Besides, the foreign exchange rates might affect the business operations in case of inflation by lowering its profit margins. Similarly, differing or conflicting interest rates of diverse countries should also be considered by the multinational companies while deciding on international expansion. The interest rates can be referred to as the amount charged or paid by a borrower for the utilization of the money. It may vary from one country to the other due to varied reasons namely inflation, political changes, deferred consumption rates, and risks of investments among others.

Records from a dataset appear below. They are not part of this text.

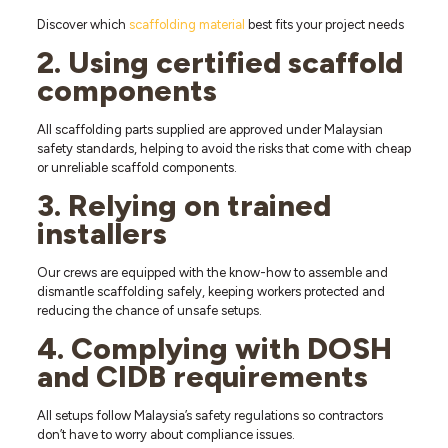
Discover which
scaffolding material
best fits your project needs
2. Using certified scaffold
components
All scaffolding parts supplied are approved under Malaysian
safety standards, helping to avoid the risks that come with cheap
or unreliable scaffold components.
3. Relying on trained
installers
Our crews are equipped with the know-how to assemble and
dismantle scaffolding safely, keeping workers protected and
reducing the chance of unsafe setups.
4. Complying with DOSH
and CIDB requirements
All setups follow Malaysia’s safety regulations so contractors
don’t have to worry about compliance issues.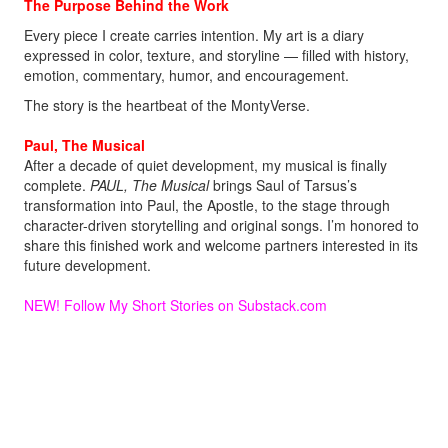
The Purpose Behind the Work
Every piece I create carries intention. My art is a diary
expressed in color, texture, and storyline — filled with history,
emotion, commentary, humor, and encouragement.
The story is the heartbeat of the MontyVerse.
Paul, The Musical
After a decade of quiet development, my musical is finally
complete.
PAUL, The Musical
brings Saul of Tarsus’s
transformation into Paul, the Apostle, to the stage through
character-driven storytelling and original songs. I’m honored to
share this finished work and welcome partners interested in its
future development.
NEW! Follow My Short Stories on Substack
.com
Welcome aboard.
Monty!
MontyMDC@outlook.com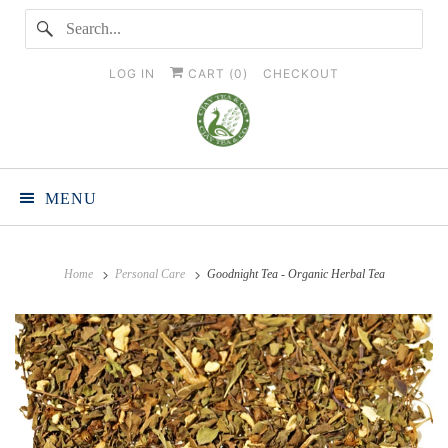
LOG IN
CART (
0
)
CHECKOUT
MENU
Home
Personal Care
Goodnight Tea - Organic Herbal Tea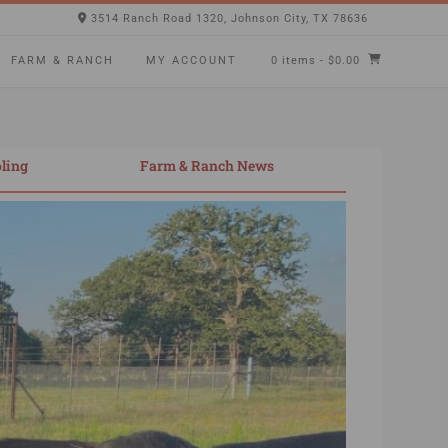
3514 Ranch Road 1320, Johnson City, TX 78636
FARM & RANCH
MY ACCOUNT
0 items
- $0.00
ling
Farm & Ranch News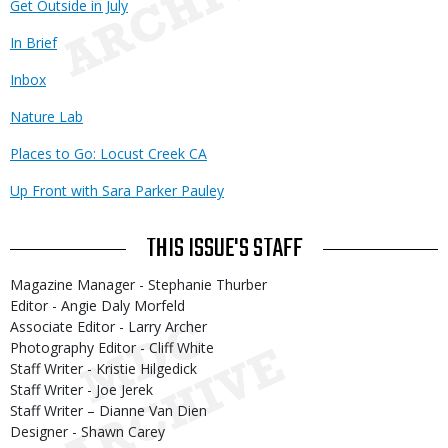
Get Outside in July
In Brief
Inbox
Nature Lab
Places to Go: Locust Creek CA
Up Front with Sara Parker Pauley
THIS ISSUE'S STAFF
Magazine Manager - Stephanie Thurber
Editor - Angie Daly Morfeld
Associate Editor - Larry Archer
Photography Editor - Cliff White
Staff Writer - Kristie Hilgedick
Staff Writer - Joe Jerek
Staff Writer – Dianne Van Dien
Designer - Shawn Carey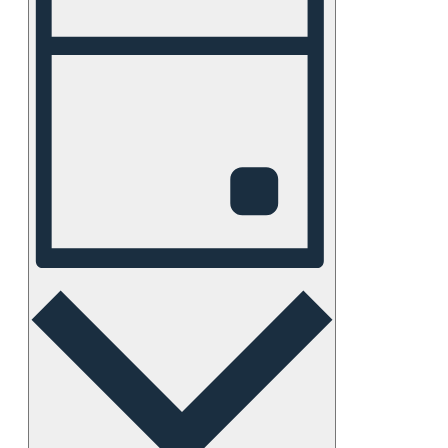
Views
Navigation
Day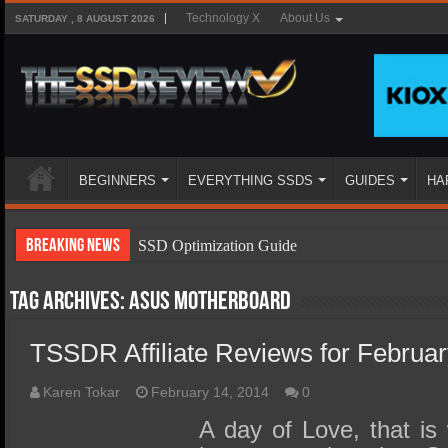
Technology X
About Us
SATURDAY , 8 AUGUST 2026
BEGINNERS
EVERYTHING SSDS
GUIDES
HA
Breaking News
SSD Optimization Guide
SSD Beginners Guide
Tag Archives:
Asus motherboard
SSD Types
TSSDR Affiliate Reviews for Februar
SSD Benefits
SSD Components
Karen Tokar
February 14, 2014
0
SSD Boot Times Explained
A day of Love, that is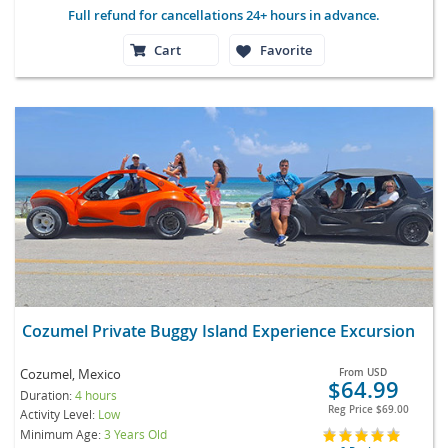
Full refund for cancellations 24+ hours in advance.
Cart
Favorite
Cozumel Private Buggy Island Experience Excursion
Cozumel, Mexico
From
USD
$64.99
Duration:
4 hours
Reg Price
$69.00
Activity Level:
Low
Minimum Age:
3 Years Old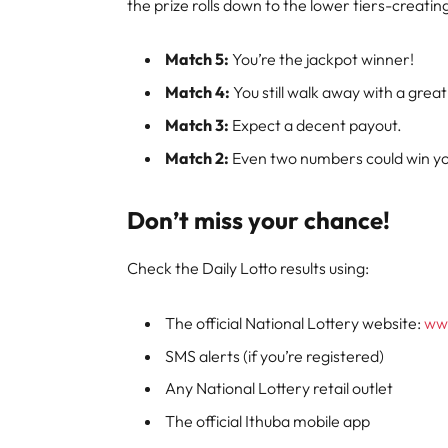
the prize rolls down to the lower tiers-creati
Match 5:
You’re the jackpot winner!
Match 4:
You still walk away with a great
Match 3:
Expect a decent payout.
Match 2:
Even two numbers could win you
Don’t miss your chance!
Check the Daily Lotto results using:
The official National Lottery website:
www
SMS alerts (if you’re registered)
Any National Lottery retail outlet
The official Ithuba mobile app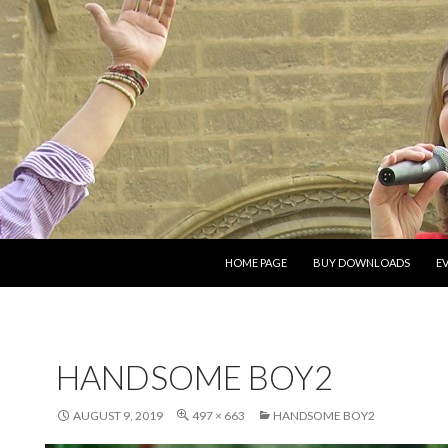
SKIP TO CONTENT
HOME PAGE
BUY DOWNLOADS
E
HANDSOME BOY2
AUGUST 9, 2019
497 × 663
HANDSOME BOY2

Due to inflationary prospects, the demand for the products may reduce thereby lowering the profit margin of the international organizations (Hill & Jain, 2009). Political alterations also result in changes in the interest rates of the countries thereby hampering the trade conditions, which is extremely beneficial for any MNC. Alteration in the interest rate lowers the rate of consumption of products, which increases the risks of investments (Federal Reserve Bank of New York, n.d.). Thus, due to these above-described factors, the interest rate differs widely from one country to the other and also offers a significant impact on the business transactions of the MNCs as well.

Hence, it should be considered by an MNC while deciding on international expansion. Apart from the above-stated factors, the other important factor, which also influences the international expansion strategies. Besides, in order to undertake internal expansion strategies, the multinational organizations must also consider certain financial factors as well, such as foreign exchange rates, conflicting interest rates from one country to the other, foreign tax rates, complex accounting methods for the foreign operators, and foreign government interventions.